Backwheelassembly211.jpg Backwheelassembly311.jpg

Rear Brake Assembly
  1. Place rear brake pedal on right side on the bike frame. Secure with pin.
  2. Connect brake rod to brake pedal through hole.
  3. On other end, threaded end, place spring onto cable then slide through holding on back drum brake.
  4. Secure with nut.
  1. Attach engine block to underside of frame. (Please see group 17’s page for instructions on assembling the engine block)
  2. First attachment in found on the top back of the engine block and bottom of frame underneath rear shock. Slide bolt through attachment and tighten
  3. Second attachment is found on the back underside of the engine, and the bottom of the frame below the rear frame connection. Slide bolt through slot and tighten.
Engine Attachments
  1. Attach kick lever to right side of engine
  2. Attach gearshift to left side of engine. Connection is near the front and bottom on left side.


Gas Tank
  1. Place gas tank to top of frame near handle bars. Placement should have gas tank side slanting towards rider.
  2. Attach gas tank with two bolts on the front and back into holes on frame
  1. Using master link, separate chain
  2. Place right end of chain on the rear sprocket. Take left end of chain and feed it into the engine block. Use the gearshift to work chain through gears in engine block and back out. Reattach chain together.
  3. Adjust rail slide chain tensioners to move the tire forward or back to create desired tension in chain.
  4. Attach plastic chain guard onto connections on rear frame with two washers and bolts
Kick Stand
  1. Attach kickstand assembly to the bottom on the engine. With four bolts This assembly also included the foot rest pedals. Place assembly so that kickstand is on the left hand side of the bike
  1. Attach muffler to engine exhaust outlet and attach to bikes right side to attachment point on frame
no picture available
  1. Connect electrical wiring from the handle bars to the extension from the engine and the electrical box (little black and green box)
  2. Route wiring under welded holders on the frame to the back of the bike, under the seat
Plastic Covers
  1. Attach Frame cover to bike with six bolts. Four of the bolts are placed on the gas tank, two on front and two on the side. The last two are attached on the rear of the cover beneath the seat
  2. Attach number plate (plastic white shield) to the front with one bolt. Wrap Plastic support around handle bars for extra support
  3. Attach front fender


Dirt Bike Reassembly Instructions

Product Assembly Questions

Does your product run the same as it did before you disassembled it?

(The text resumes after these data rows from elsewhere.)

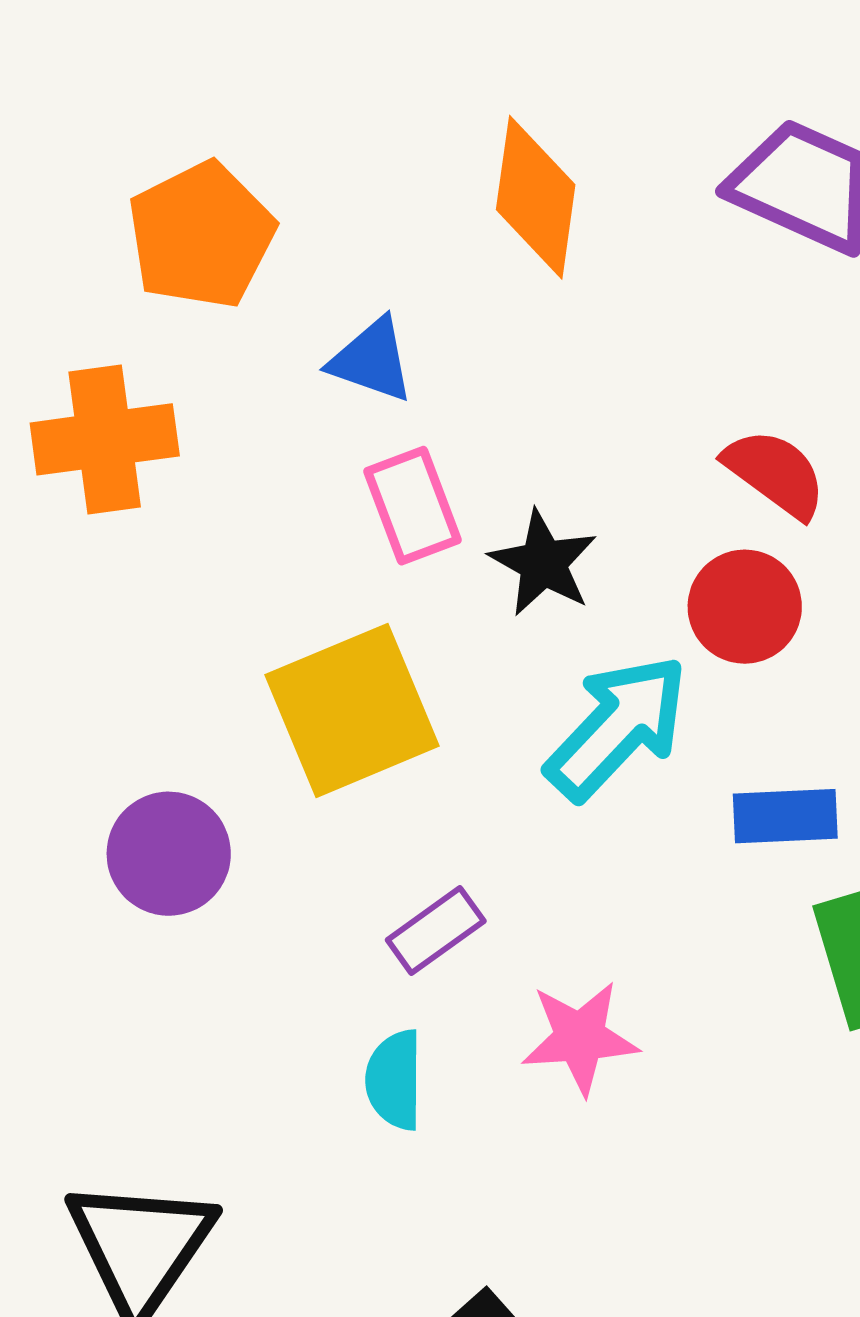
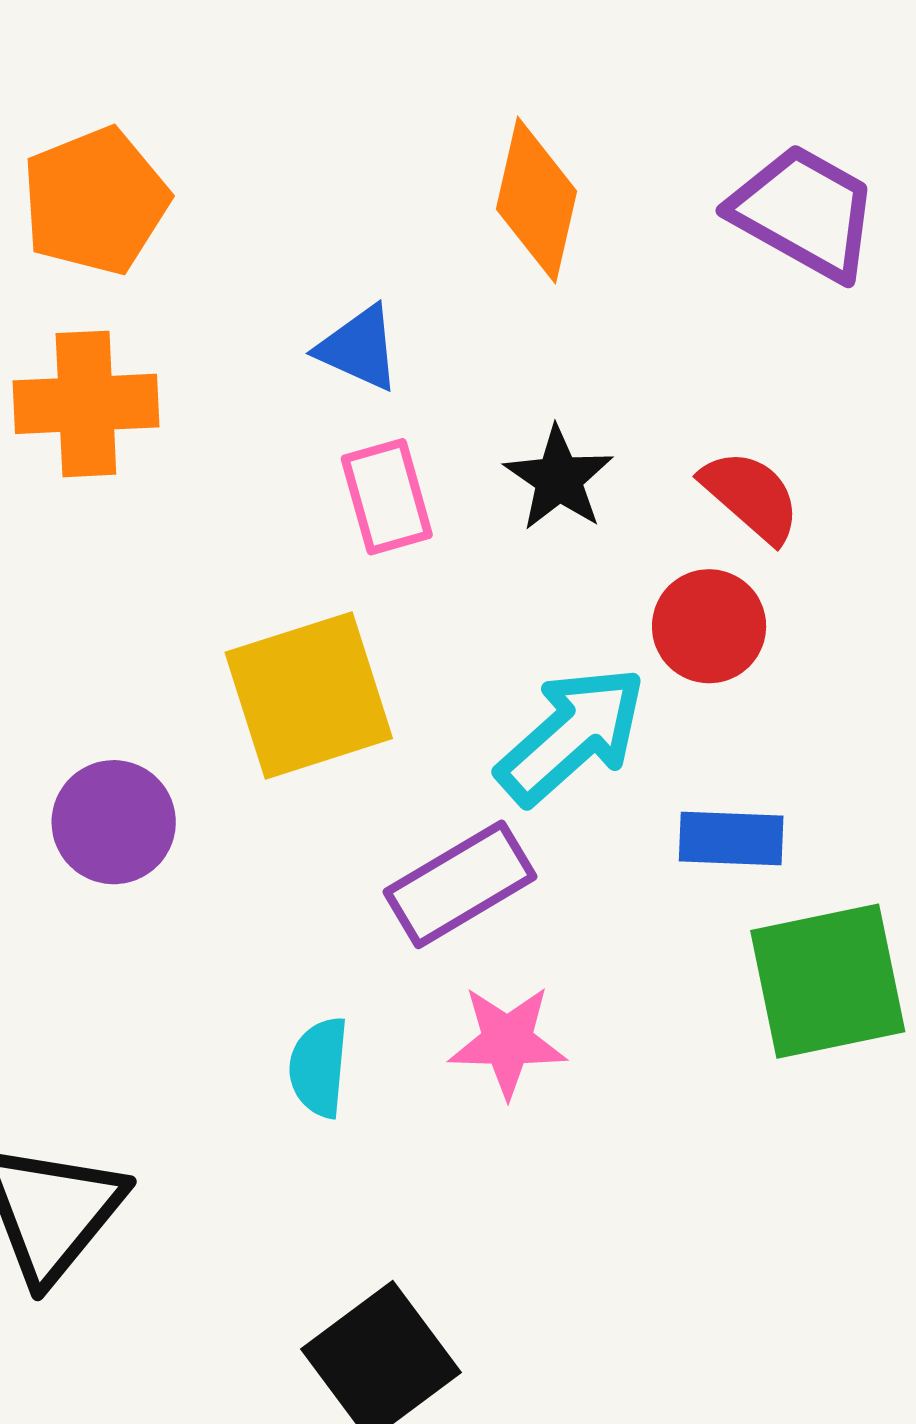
orange pentagon: (201, 235) -> (95, 201), moved
black star: (543, 563) -> (559, 479), moved
purple rectangle: (436, 930) -> (460, 884), moved, size x1.5

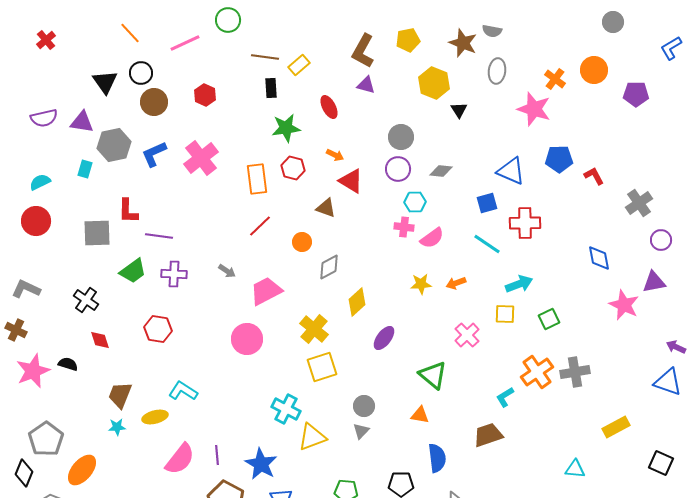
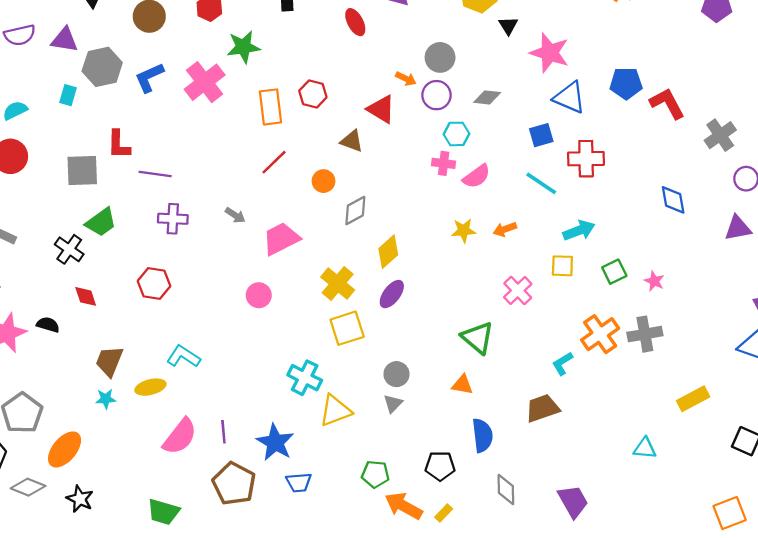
pink star: (534, 109) -> (550, 53), moved
green star: (286, 128) -> (243, 47), moved
orange arrow: (335, 155) -> (406, 79), moved
red L-shape: (594, 176) -> (667, 103), size x1.5
green trapezoid: (133, 271) -> (101, 222), moved
pink star: (624, 305) -> (654, 281), moved, size x0.6
purple ellipse: (384, 338) -> (392, 294), moved
pink circle: (247, 339) -> (259, 295), size x0.7

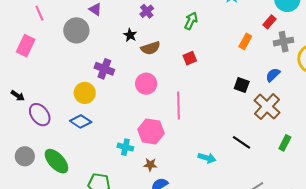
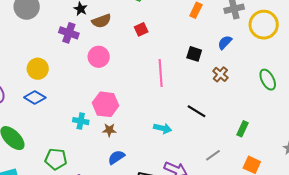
purple cross: (104, 69) -> (69, 33), moved
pink line: (178, 106) -> (161, 73), moved
brown cross: (267, 107) -> (220, 74), size x0.6
green rectangle: (285, 143) -> (243, 129), moved
brown star: (150, 165) -> (109, 130), moved

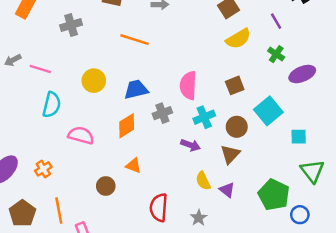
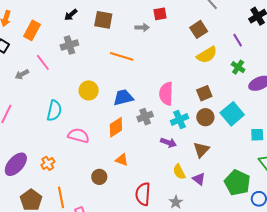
pink line: (40, 69) -> (43, 62), moved, turned 36
brown circle: (237, 127) -> (205, 117), moved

Because our product was split between two groups, group 17 and us, group 11, we did not have time to test our product because group 17 was missing pieces to complete the engine.

The frame that we assembled though does function. We tested out each component after we assembled it. We tested each of the brakes by spinning the wheel, and then stopping it with the brake. We tested the shocks, by forcing the bike up and down. Everything that we reassembled worked, but we could not test the overall capabilities of the bike because of the engine.

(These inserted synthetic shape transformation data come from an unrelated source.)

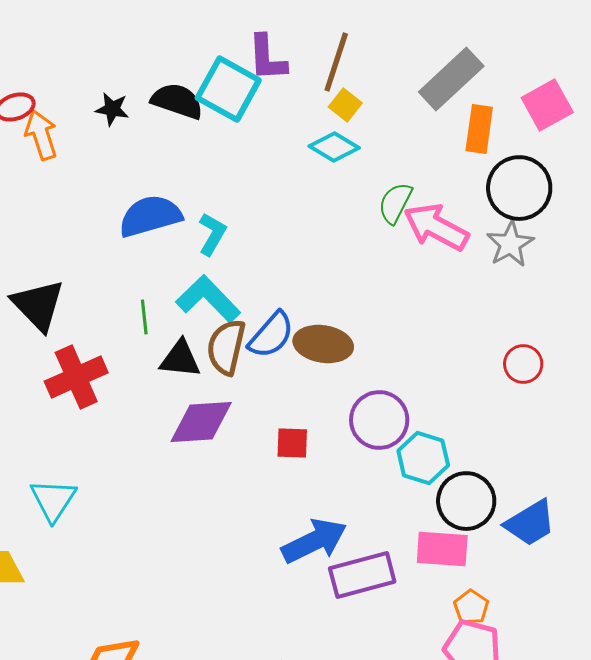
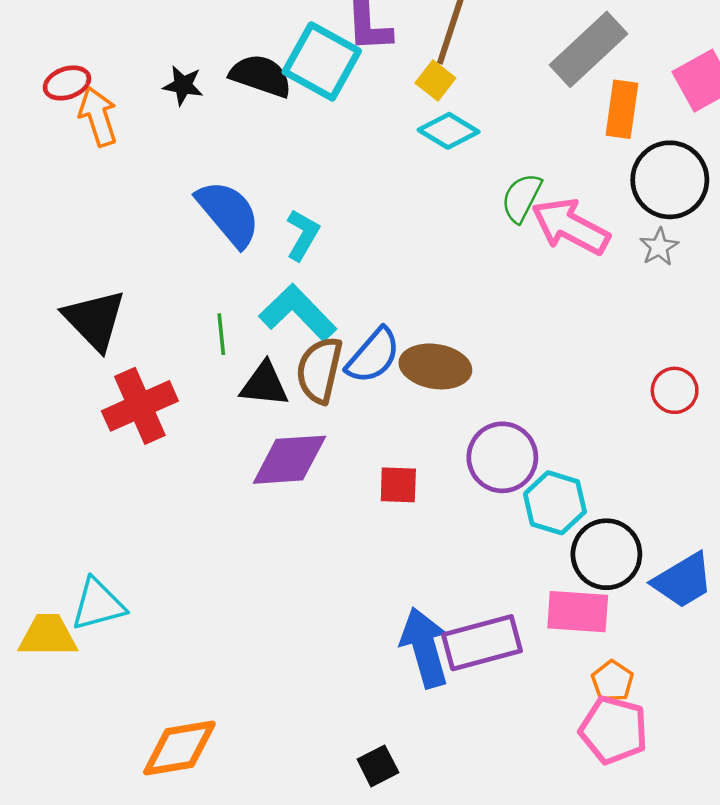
yellow square: (345, 105) -> (435, 81), moved
blue semicircle: (150, 216) -> (228, 213), turned 66
gray star: (510, 244) -> (659, 247), size x0.7
cyan triangle: (53, 500) -> (98, 604), moved, turned 42
blue arrow: (314, 541) -> (425, 648), moved, turned -80

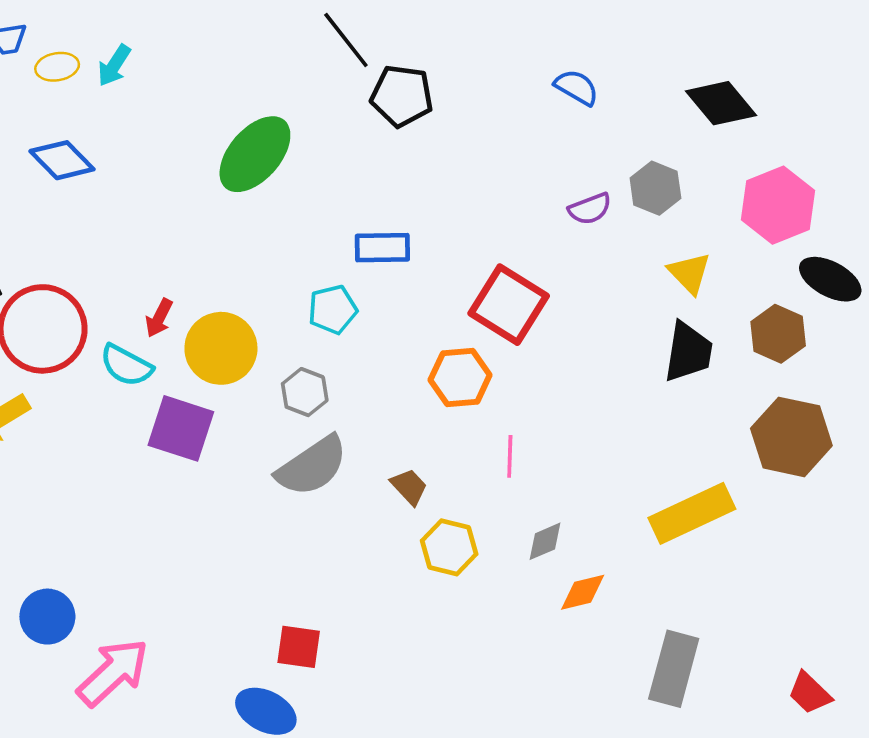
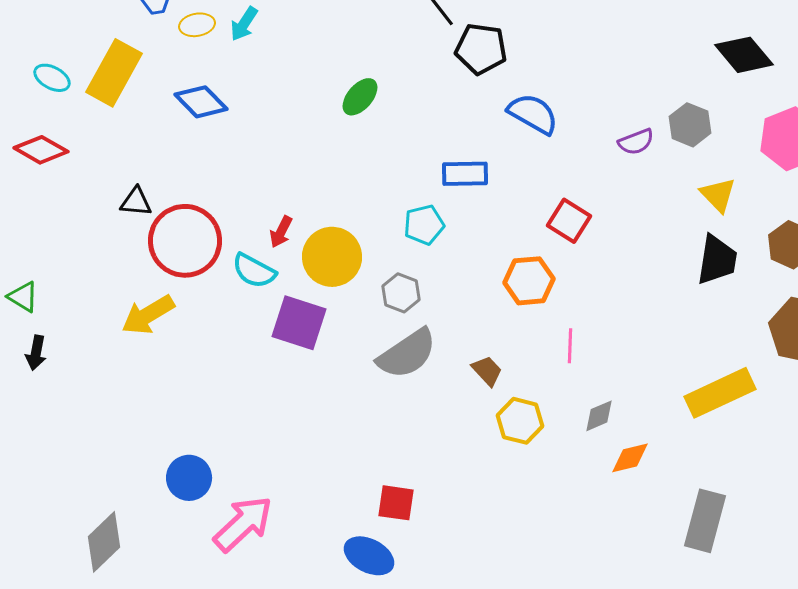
blue semicircle: (577, 87) -> (533, 114), moved, size x1.4
green ellipse: (255, 154) -> (360, 97), size x0.6
red square: (509, 305) -> (569, 221), size x0.7

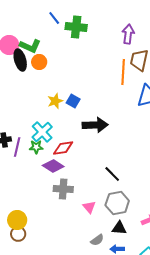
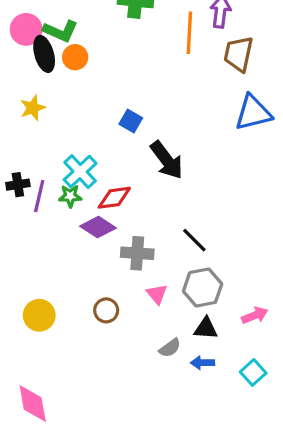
orange line: (123, 72) -> (189, 33), moved
yellow star: (55, 101) -> (33, 108), moved
black arrow: (95, 125) -> (167, 160), turned 55
gray cross: (63, 189) -> (137, 253), moved
brown circle: (18, 234) -> (106, 310), moved

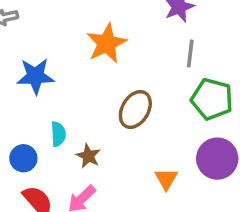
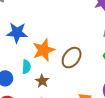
orange star: (107, 43) -> (44, 50), moved

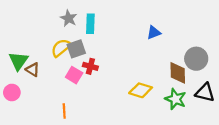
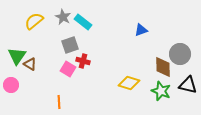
cyan rectangle: (90, 24) -> (83, 22), turned -54
yellow semicircle: (61, 48) -> (34, 21), moved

What were the differences between the disassembly/reassembly processes?

The disassembly of our dirt bike was in the same order as the reassembly of our dirt bike. We started with the front end and worked our way to the rear sub frame, or swing arm.

Were the same sets of tools used?

The same set of tools used to take the dirt bike apart were used to reassemble the dirt bike. Because we recorded the tools required from disassembly, we knew what tools we would need for reassembly. The only problem we had then was fighting with other groups for the tools we needed.

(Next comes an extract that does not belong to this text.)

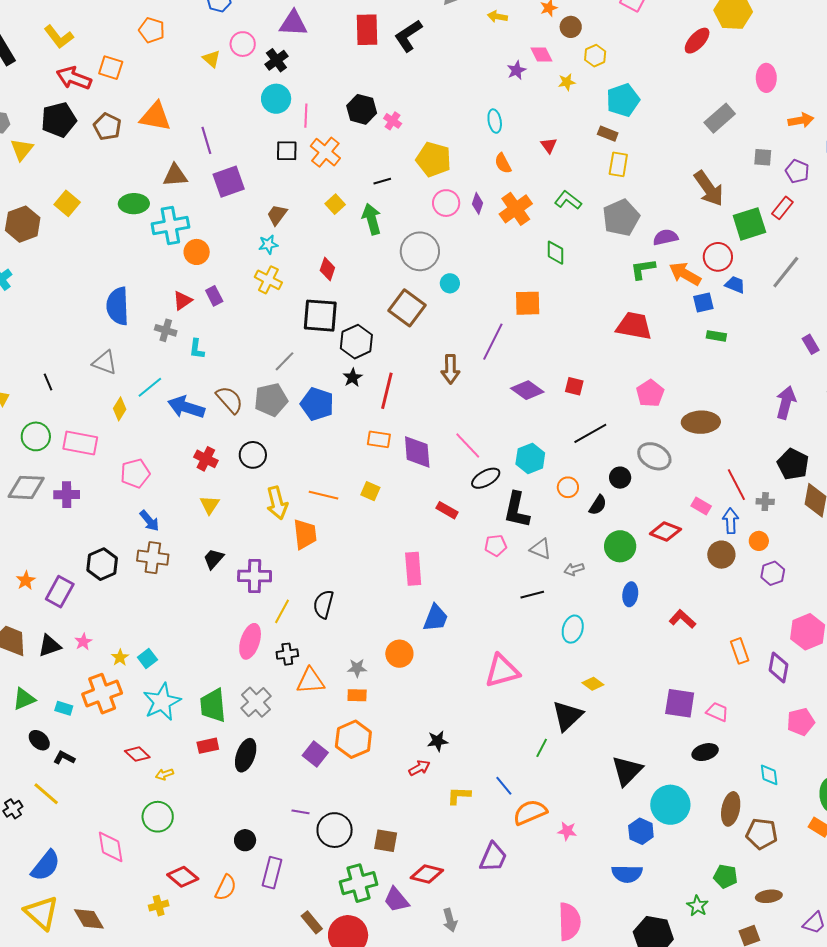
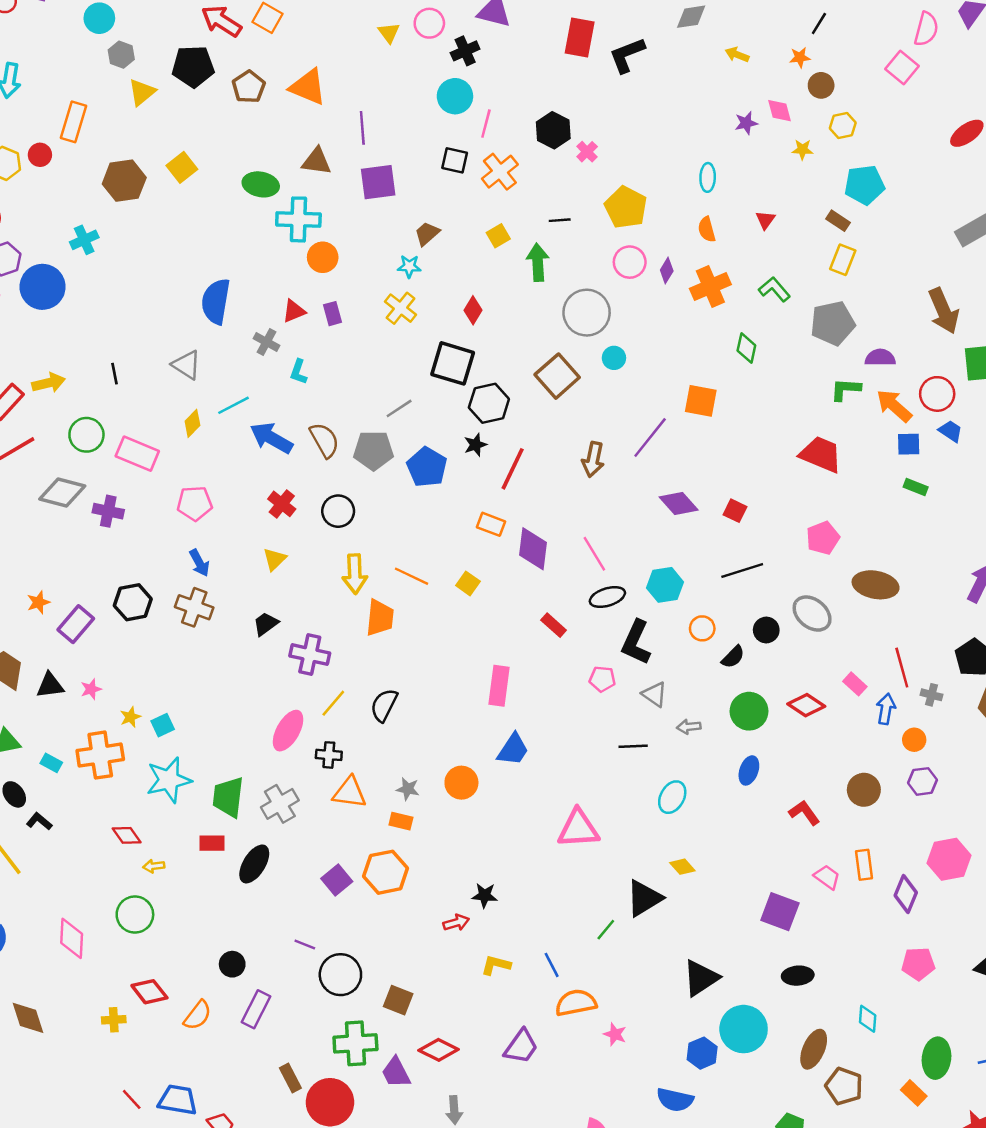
brown circle: (721, 555) -> (864, 790), moved
pink trapezoid: (717, 712) -> (827, 877), moved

Were you able to reassemble the entire product?

Yes. We assembled all of the components that we had disassembled.

Are there any additional recommendations your group would make at the product level (operation, manufacturing, assembly, design, configuration, etc.)?

If the factory used standardized bolts that required only one type of socket and one size of that socket to assemble, they would reduce the production cost because bulk buy parts cost less with the more amount purchased. It would also require less tools and would decrease assembly costs as well as the amount of steps in assembly, and assembly time due to the fact that you wouldn’t have to look for different tools between steps.